Admète, tu vois où j'en suis ; je veux ; avant de mourir, te dire ce que je souhaite. C'est pour t'honorer et te laisser, au prix de ma vie, voir la lumière, que je meurs. Je pouvais, au lieu de mourir pour toi, me choisir un époux parmi les Thessaliens et habiter ce palais en reine, au sein du bonheur : je n'ai pas voulu vivre séparée de toi, avec mes enfants orphelins ; je me suis sacrifiée, malgré ces dons de la jeunesse qui faisaient ma joie. Toi, cependant, ton père et celle qui t'a donné l'être t'ont trahi, bien que parvenus à un âge où il sied de quitter la vie, où il eût été beau pour eux de sauver un fils en s'offrant à une mort glorieuse. Car tu étais leur unique enfant, et ils ne pouvaient espérer, toi mort, d'en avoir d'autres. Et moi, j'aurais vécu, ainsi que toi, de longs jours, et, privé de ta compagne, tu n'aurais point gémi en élevant des orphelins. Mais un dieu a voulu qu'il en fût autrement. Eh bien, donne-moi maintenant une preuve de ta reconnaissance ; la grâce que je sollicite n'égale pas ce que je fais pour toi, car nul bien n'est plus précieux que la vie, mais ma prière est légitime, tu le reconnaîtras toi-même. Tu aimes ces enfants aussi tendrement que moi, si tu es sensé : souffre qu'ils soient les maîtres dans notre demeure ; ne leur donne pas une marâtre qui ne me vaudra pas et dont l'envie s'appesantirait sur eux, qui sont tes enfants comme les miens. Non, ne fais pas cela, je t'en supplie. Car c'est une ennemie qu'une marâtre pour les enfants de la première épouse ; elle ne le cède point en cruauté à la vipère. Un fils a dans son père un solide appui... ; mais toi, ma fille, quelle existence serait la tienne ? En quelles mains tomberais-tu, si ton père prenait une nouvelle compagne ? Ah ! qu'elle n'aille pas, faisant peser sur toi une injurieuse renommée, flétrir, à la fleur de ton âge, l'espoir de ton hymen ! Hélas ! ta mère ne sera pas là pour te marier, ma fille, pour t'assister dans les douleurs de l'enfantement, où rien n'est plus doux que les encouragements d'une mère. Il me faut mourir, et ce n'est ni demain ni après-demain que ce malheur me menace : c'est tout de suite que je vais être comptée parmi ceux qui ne sont plus. Adieu, vivez heureux ! Toi, cher époux, tu peux te vanter d'avoir eu la meilleure des femmes, et vous, mes enfants, d'être nés de la meilleure des mères.

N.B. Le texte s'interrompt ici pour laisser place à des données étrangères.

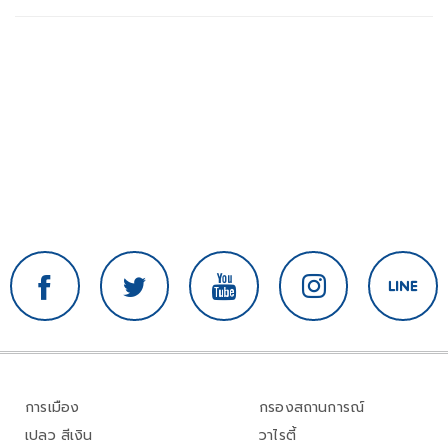
การเมือง
กรองสถานการณ์
เปลว สีเงิน
วาไรตี้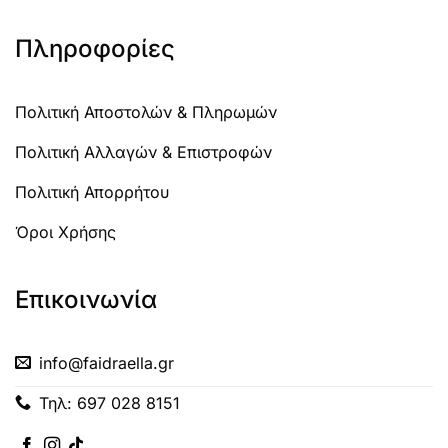
Πληροφορίες
Πολιτική Αποστολών & Πληρωμών
Πολιτική Αλλαγών & Επιστροφών
Πολιτική Απορρήτου
Όροι Χρήσης
Επικοινωνία
info@faidraella.gr
Τηλ: 697 028 8151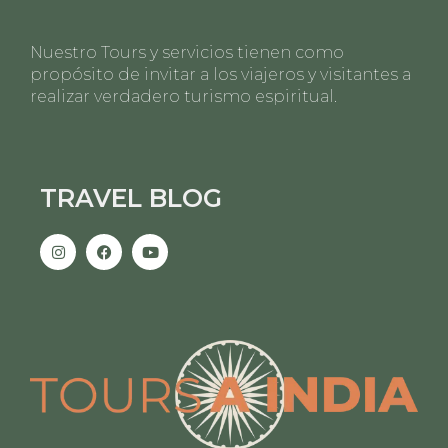
Nuestro Tours y servicios tienen como
propósito de invitar a los viajeros y visitantes a
realizar verdadero turismo espiritual.
TRAVEL BLOG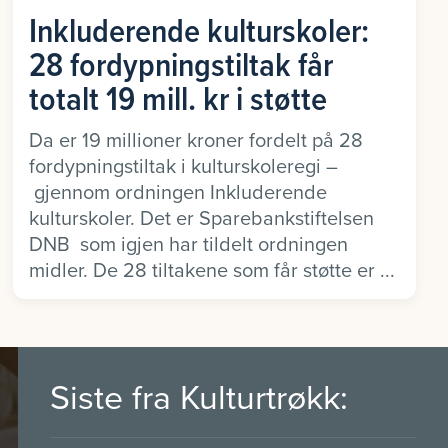
Inkluderende kulturskoler:
28 fordypningstiltak får
totalt 19 mill. kr i støtte
Da er 19 millioner kroner fordelt på 28
fordypningstiltak i kulturskoleregi –
gjennom ordningen Inkluderende
kulturskoler. Det er Sparebankstiftelsen
DNB som igjen har tildelt ordningen
midler. De 28 tiltakene som får støtte er ...
Siste fra Kulturtrøkk:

le coryphée. Aie confiance, car je n'hésite pas à répondre pour lui ; il fera ce que tu lui demandes, s'il n'a pas perdu la raison.
admète. Je le ferai, oui, je le ferai, sois sans crainte. Vivante, tu étais ma femme ; morte, toi seule porteras encore ce nom, et, après toi, nulle vierge thessalienne ne m'appellera son époux, fût-elle de la plus noble origine et supérieure à toutes les autres en beauté. J'ai assez d'enfants ; puissent les dieux me conserver ceux-ci, s'ils n'ont pas conservé leur mère ! Je pleurerai ta mort, non pas une année, mais toute ma vie, femme, détestant celle qui m'a donné le jour et maudissant mon père, car leur tendresse pour moi n'était, je le vois, qu'un mot. C'est toi qui m'as sauvé en sacrifiant à mon existence ce que tu avais de plus cher. Ne dois-je pas gémir quand je perds une épouse telle que toi ? Je renonce aux festins, aux réunions joyeuses, aux couronnes, aux Muses, qui régnaient dans ma demeure. Je ne saurais désormais toucher une lyre ni me plaire à chanter aux sons de la flûte libyenne, car tu m'as ôté la joie de vivre. Modelé par la main d'un habile artiste, ton corps reposera sur ma couche ; étendu à ses côtés, l'enserrant de mes bras, je t'appellerai par ton nom et croirai posséder mon épouse chérie, mais ce ne sera qu'une ombre, froide volupté, qui allégera pourtant le poids de ma douleur. Tu m'apparaîtras en songe, et ta vue me réjouira, car il est doux, la nuit, de voir ceux qu'on aime, même sous l'apparence d'une vaine image. Si j'avais la langue et le talent d'Orphée, si je pouvais, par mes hymnes, séduire la fille de Déméter ou son époux, et te tirer de l'Hadès, je descendrais dans les Enfers, et ni le chien de Pluton ni le vieillard qui manie la rame, le passeur des âmes, ne m'empêcheraient de te ramener vivante à la lumière. Du moins, attends-moi là-bas, quand je mourrai ; prépare la demeure que nous habiterons tous deux. Car je recommanderai à ces enfants de me placer auprès de toi, dans le même coffre de cèdre, et de m'étendre à tes côtés : ainsi, même dans la mort, je ne serai pas séparé de toi, qui seule m'as été fidèle.